WHAT THE EXERCISE ASKS
Show every line below where "elements" appears.

Segment Start: SUPPLIED RECORDS

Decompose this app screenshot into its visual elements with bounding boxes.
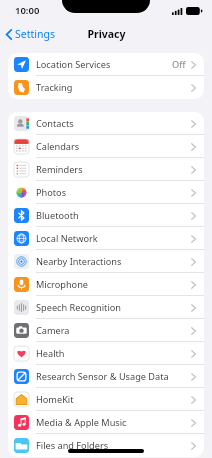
staticText: Bluetooth [36,209,191,222]
staticText: Media & Apple Music [36,416,191,429]
staticText: Research Sensor & Usage Data [36,370,191,383]
staticText: 10:00 [15,4,40,17]
button[interactable]: Photos [8,181,204,204]
button[interactable]: Research Sensor & Usage Data [8,365,204,388]
staticText: Tracking [36,81,191,94]
staticText: Off [172,58,186,71]
button[interactable]: Contacts [8,112,204,135]
staticText: Privacy [87,27,126,41]
staticText: Nearby Interactions [36,255,191,268]
staticText: Microphone [36,278,191,291]
button[interactable]: Nearby Interactions [8,250,204,273]
button[interactable]: Tracking [8,76,204,99]
button[interactable]: Files and Folders [8,434,204,457]
staticText: Local Network [36,232,191,245]
staticText: Settings [15,27,55,41]
button[interactable]: Calendars [8,135,204,158]
staticText: Health [36,347,191,360]
staticText: Location Services [36,58,172,71]
button[interactable]: Bluetooth [8,204,204,227]
staticText: Files and Folders [36,439,191,452]
button[interactable]: Media & Apple Music [8,411,204,434]
button[interactable]: Location Services [8,53,204,76]
staticText: Contacts [36,117,191,130]
staticText: Reminders [36,163,191,176]
button[interactable]: Settings [0,23,63,45]
button[interactable]: Microphone [8,273,204,296]
button[interactable]: Speech Recognition [8,296,204,319]
staticText: Speech Recognition [36,301,191,314]
staticText: Photos [36,186,191,199]
button[interactable]: Local Network [8,227,204,250]
staticText: HomeKit [36,393,191,406]
button[interactable]: Camera [8,319,204,342]
staticText: Calendars [36,140,191,153]
staticText: Camera [36,324,191,337]
button[interactable]: Reminders [8,158,204,181]
button[interactable]: HomeKit [8,388,204,411]
button[interactable]: Health [8,342,204,365]
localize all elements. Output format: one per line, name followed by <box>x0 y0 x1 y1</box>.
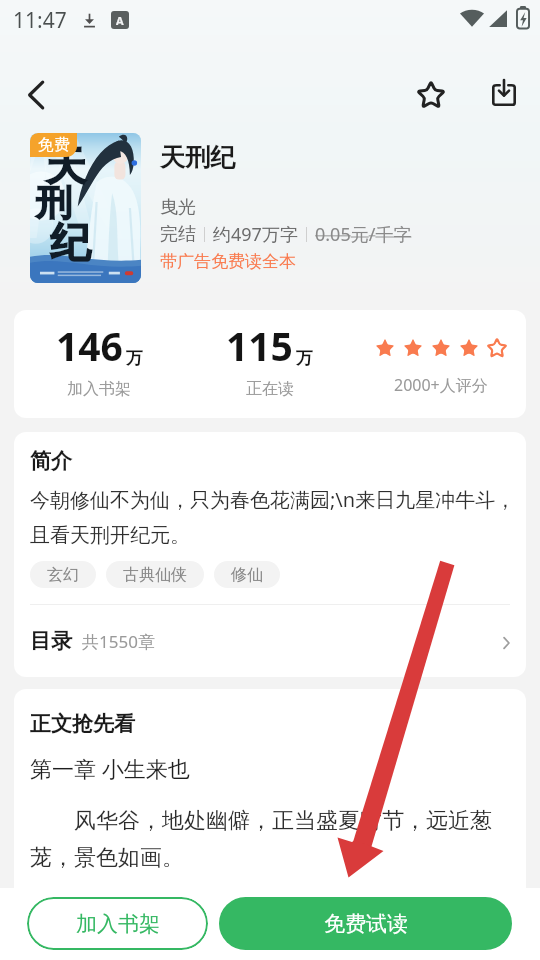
staticText: 万 <box>296 348 313 369</box>
staticText: 目录 <box>30 628 72 654</box>
staticText: 共1550章 <box>82 630 155 653</box>
staticText: 古典仙侠 <box>123 565 187 585</box>
staticText: 曳光 <box>160 196 196 219</box>
button[interactable]: Back <box>12 71 60 119</box>
button[interactable]: 玄幻 <box>30 561 96 588</box>
staticText: A <box>116 13 124 28</box>
staticText: 正文抢先看 <box>30 711 135 737</box>
staticText: 万 <box>126 348 143 369</box>
staticText: 加入书架 <box>76 911 160 937</box>
button[interactable]: 加入书架 <box>27 897 208 950</box>
staticText: 2000+人评分 <box>394 374 488 396</box>
staticText: 11:47 <box>13 6 67 35</box>
staticText: 115 <box>226 319 293 372</box>
staticText: 约497万字 <box>213 222 298 247</box>
button[interactable]: 修仙 <box>214 561 280 588</box>
staticText: 正在读 <box>246 379 294 399</box>
button[interactable]: 古典仙侠 <box>106 561 204 588</box>
staticText: 天刑纪 <box>160 142 235 173</box>
staticText: 天 <box>46 141 86 191</box>
staticText: 加入书架 <box>67 379 131 399</box>
staticText: 0.05元/千字 <box>315 222 412 247</box>
staticText: 简介 <box>30 448 72 474</box>
staticText: 纪 <box>50 217 90 267</box>
staticText: 带广告免费读全本 <box>160 251 296 272</box>
button[interactable]: 免费试读 <box>219 897 512 950</box>
staticText: 玄幻 <box>47 565 79 585</box>
button[interactable]: Favorite <box>407 71 455 119</box>
button[interactable]: Download <box>480 71 528 119</box>
staticText: 今朝修仙不为仙，只为春色花满园;\n来日九星冲牛斗，且看天刑开纪元。 <box>30 486 516 548</box>
button[interactable]: Book cover <box>30 133 141 283</box>
button[interactable]: 目录 <box>14 605 526 677</box>
staticText: 免费试读 <box>324 911 408 937</box>
staticText: 第一章 小生来也 <box>30 753 190 783</box>
staticText: 146 <box>56 319 123 372</box>
staticText: 免费 <box>38 135 70 155</box>
staticText: 刑 <box>36 180 72 225</box>
staticText: 风华谷，地处幽僻，正当盛夏时节，远近葱茏，景色如画。 <box>30 804 518 872</box>
staticText: 完结 <box>160 223 196 246</box>
staticText: 修仙 <box>231 565 263 585</box>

Segment End: SUPPLIED RECORDS

ANSWER
Decompose this app screenshot into its visual elements with bounding boxes.
localize all elements. Output format: one per line, name followed by <box>x0 y0 x1 y1</box>.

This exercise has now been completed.